- Exercise goal -
Would you retype exactly the lines below, from the one containing "SOINS AVANCÉS HYDRATANTS" through the end of the entries, both ends included, but not the pictures?

++++++

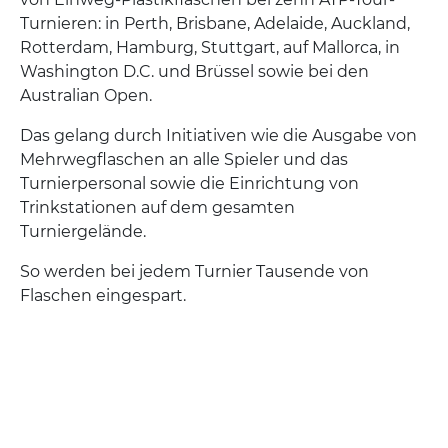
Turnieren: in Perth, Brisbane, Adelaide, Auckland,
Rotterdam, Hamburg, Stuttgart, auf Mallorca, in
Washington D.C. und Brüssel sowie bei den
Australian Open.
Das gelang durch Initiativen wie die Ausgabe von
Mehrwegflaschen an alle Spieler und das
Turnierpersonal sowie die Einrichtung von
Trinkstationen auf dem gesamten
Turniergelände.
So werden bei jedem Turnier Tausende von
Flaschen eingespart.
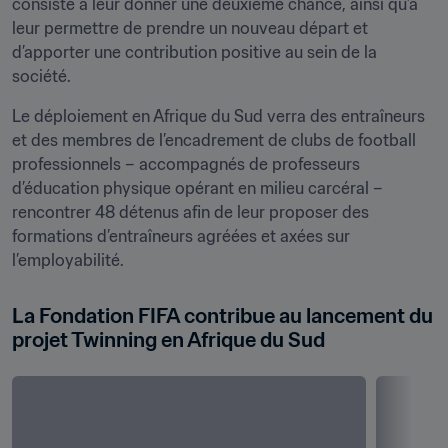
consiste à leur donner une deuxième chance, ainsi qu’à 
leur permettre de prendre un nouveau départ et 
d’apporter une contribution positive au sein de la 
société.
Le déploiement en Afrique du Sud verra des entraîneurs 
et des membres de l’encadrement de clubs de football 
professionnels – accompagnés de professeurs 
d’éducation physique opérant en milieu carcéral – 
rencontrer 48 détenus afin de leur proposer des 
formations d’entraîneurs agréées et axées sur 
l’employabilité.
La Fondation FIFA contribue au lancement du 
projet Twinning en Afrique du Sud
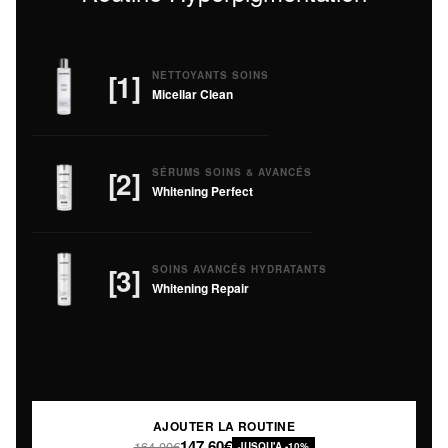
[1]
NETTOYANTS SOINS
Micellar Clean
[2]
SÉRUMS SOINS & AVANCÉS
Whitening Perfect
[3]
SOINS AVANCÉS HYDRATANTS
Whitening Repair
AJOUTER LA ROUTINE
147,60€
164,00€
JUSQU'A -10%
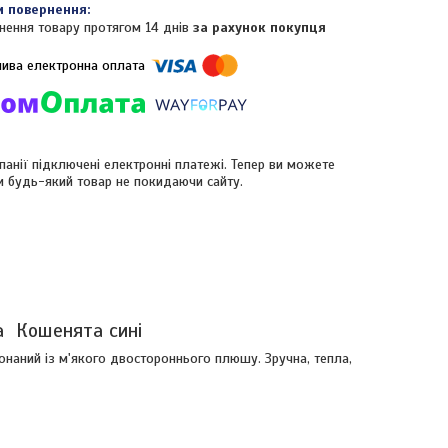
нення товару протягом 14 днів
за рахунок покупця
панії підключені електронні платежі. Тепер ви можете
и будь-який товар не покидаючи сайту.
а Кошенята сині
наний із м'якого двостороннього плюшу. Зручна, тепла,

++++++

- Answer -
SOINS AVANCÉS HYDRATANTS
Whitening Repair
AJOUTER LA ROUTINE
147,60€
164,00€
JUSQU'A -10%
нення товару протягом 14 днів
за рахунок покупця
панії підключені електронні платежі. Тепер ви можете
и будь-який товар не покидаючи сайту.
а Кошенята сині
наний із м'якого двостороннього плюшу. Зручна, тепла,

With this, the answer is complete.